### [Assigned task]
Wherever a line below holds the word "potential", copy that line.

### [Data provided]
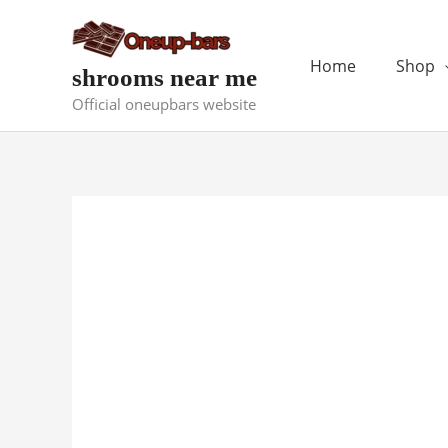
Skip
to
content
Home
Shop
shrooms near me
Official oneupbars website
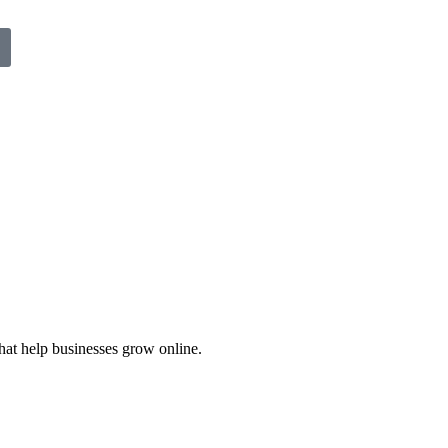
hat help businesses grow online.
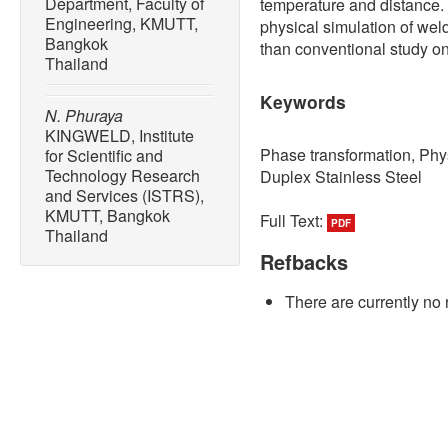
Department, Faculty of
temperature and distance
Engineering, KMUTT,
physical simulation of wel
Bangkok
than conventional study on
Thailand
Keywords
N. Phuraya
KINGWELD, Institute
Phase transformation, Phys
for Scientific and
Technology Research
Duplex Stainless Steel
and Services (ISTRS),
KMUTT, Bangkok
Full Text:
PDF
Thailand
Refbacks
There are currently no 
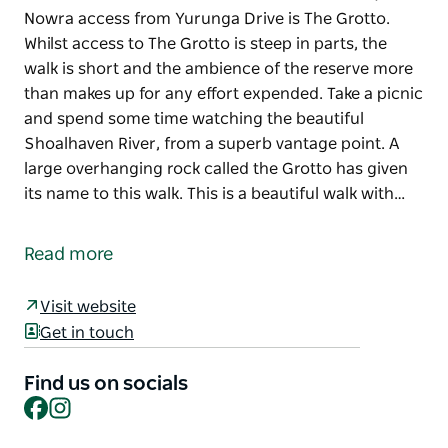
Nowra access from Yurunga Drive is The Grotto.
Whilst access to The Grotto is steep in parts, the
walk is short and the ambience of the reserve more
than makes up for any effort expended. Take a picnic
and spend some time watching the beautiful
Shoalhaven River, from a superb vantage point. A
large overhanging rock called the Grotto has given
its name to this walk. This is a beautiful walk with…
On the banks of the Shoalhaven River in North,
Nowra access from Yurunga Drive is The Grotto.
Read more
Whilst access to The Grotto is steep in parts, the
walk is short and the ambience of the reserve more
Visit website
than makes up for any effort expended. Take a picnic
Get in touch
and spend some time watching the beautiful
Shoalhaven River, from a superb vantage point.
Find us on socials
Facebook
Instagram
A large overhanging rock called the Grotto has given
its name to this walk. This is a beautiful walk with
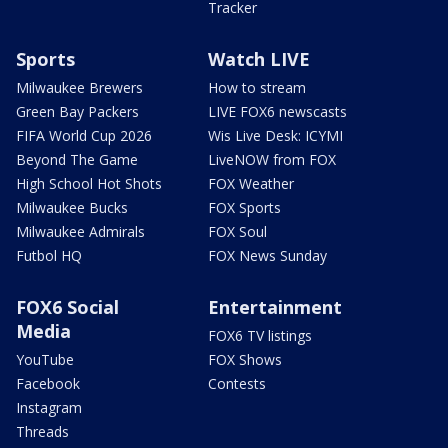
Tracker
Sports
Watch LIVE
Milwaukee Brewers
How to stream
Green Bay Packers
LIVE FOX6 newscasts
FIFA World Cup 2026
Wis Live Desk: ICYMI
Beyond The Game
LiveNOW from FOX
High School Hot Shots
FOX Weather
Milwaukee Bucks
FOX Sports
Milwaukee Admirals
FOX Soul
Futbol HQ
FOX News Sunday
FOX6 Social
Entertainment
Media
FOX6 TV listings
YouTube
FOX Shows
Facebook
Contests
Instagram
Threads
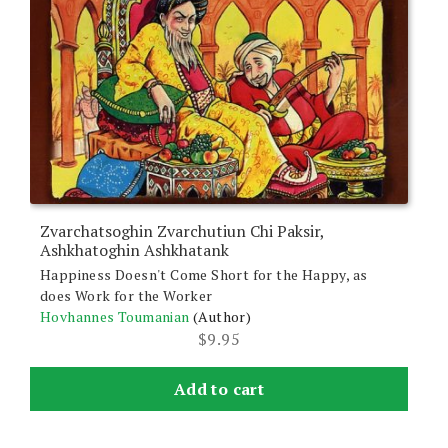
Zvarchatsoghin Zvarchutiun Chi Paksir,
Ashkhatoghin Ashkhatank
Happiness Doesn't Come Short for the Happy, as
does Work for the Worker
Hovhannes Toumanian
(Author)
$
9.95
Add to cart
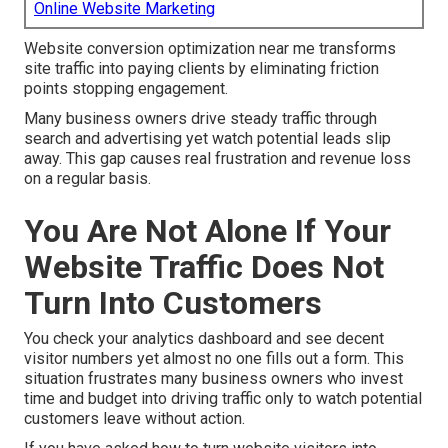
Online Website Marketing
Website conversion optimization near me transforms
site traffic into paying clients by eliminating friction
points stopping engagement.
Many business owners drive steady traffic through
search and advertising yet watch potential leads slip
away. This gap causes real frustration and revenue loss
on a regular basis.
You Are Not Alone If Your
Website Traffic Does Not
Turn Into Customers
You check your analytics dashboard and see decent
visitor numbers yet almost no one fills out a form. This
situation frustrates many business owners who invest
time and budget into driving traffic only to watch potential
customers leave without action.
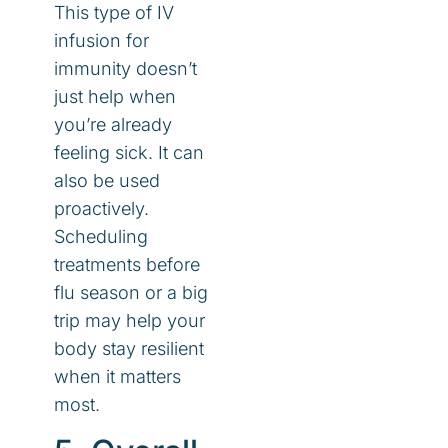
This type of IV
infusion for
immunity doesn’t
just help when
you’re already
feeling sick. It can
also be used
proactively.
Scheduling
treatments before
flu season or a big
trip may help your
body stay resilient
when it matters
most.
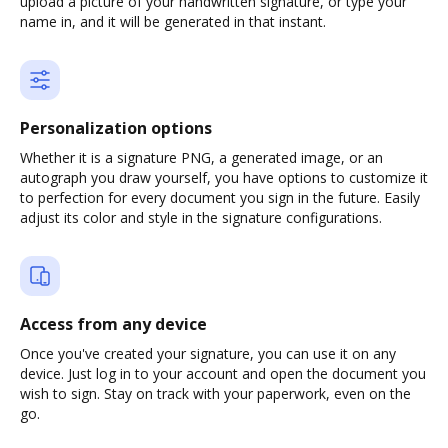
upload a picture of your handwritten signature, or type your
name in, and it will be generated in that instant.
Personalization options
Whether it is a signature PNG, a generated image, or an
autograph you draw yourself, you have options to customize it
to perfection for every document you sign in the future. Easily
adjust its color and style in the signature configurations.
Access from any device
Once you've created your signature, you can use it on any
device. Just log in to your account and open the document you
wish to sign. Stay on track with your paperwork, even on the
go.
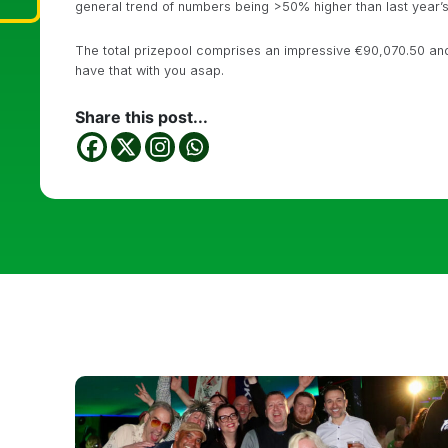
general trend of numbers being >50% higher than last year’s (
The total prizepool comprises an impressive €90,070.50 and 
have that with you asap.
Share this post...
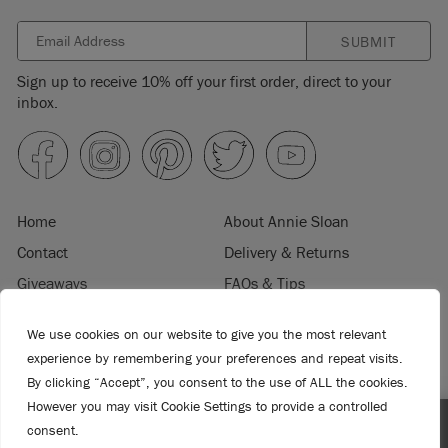
SUBMIT
Sign up to receive 10% off your first order, direct to your
inbox.
Home
About Annie Sloan
Contact
Delivery & Returns
Giveaways
FAQs & Tips
Product Information
Privacy Policy
We use cookies on our website to give you the most relevant
Terms & Conditions
Become a Retailer
experience by remembering your preferences and repeat visits.
Trade Program
Where to Buy
By clicking “Accept”, you consent to the use of ALL the cookies.
Retailer Login
Press & Media
However you may visit Cookie Settings to provide a controlled
consent.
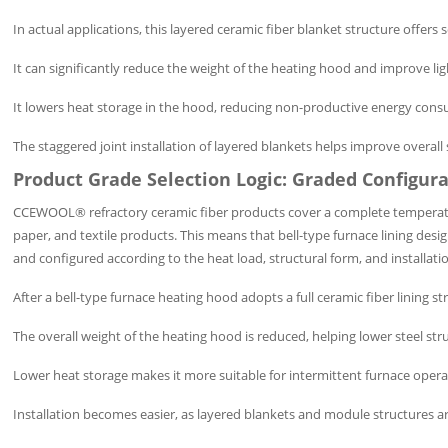
In actual applications, this layered ceramic fiber blanket structure offers 
It can significantly reduce the weight of the heating hood and improve li
It lowers heat storage in the hood, reducing non-productive energy cons
The staggered joint installation of layered blankets helps improve overall
Product Grade Selection Logic: Graded Configur
CCEWOOL® refractory ceramic fiber products cover a complete temperatur
paper, and textile products. This means that bell-type furnace lining desi
and configured according to the heat load, structural form, and installati
After a bell-type furnace heating hood adopts a full ceramic fiber lining s
The overall weight of the heating hood is reduced, helping lower steel st
Lower heat storage makes it more suitable for intermittent furnace oper
Installation becomes easier, as layered blankets and module structures ar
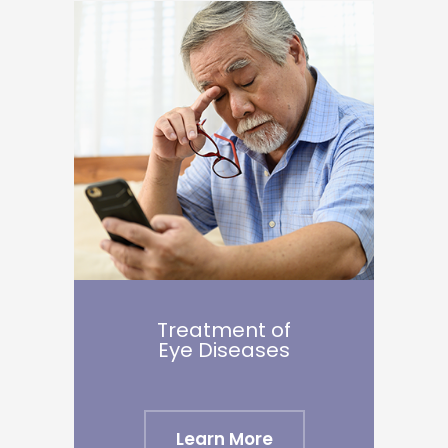
Treatment of
Eye Diseases
Learn More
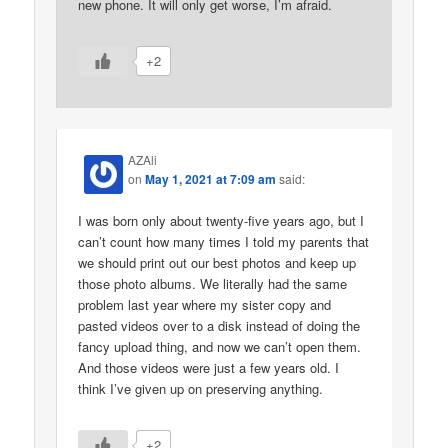
new phone. It will only get worse, I’m afraid.
+2
AZAli
on
May 1, 2021 at 7:09 am
said:
I was born only about twenty-five years ago, but I
can’t count how many times I told my parents that
we should print out our best photos and keep up
those photo albums. We literally had the same
problem last year where my sister copy and
pasted videos over to a disk instead of doing the
fancy upload thing, and now we can’t open them.
And those videos were just a few years old. I
think I’ve given up on preserving anything.
+2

### [Solution]
search and advertising yet watch potential leads slip
time and budget into driving traffic only to watch potential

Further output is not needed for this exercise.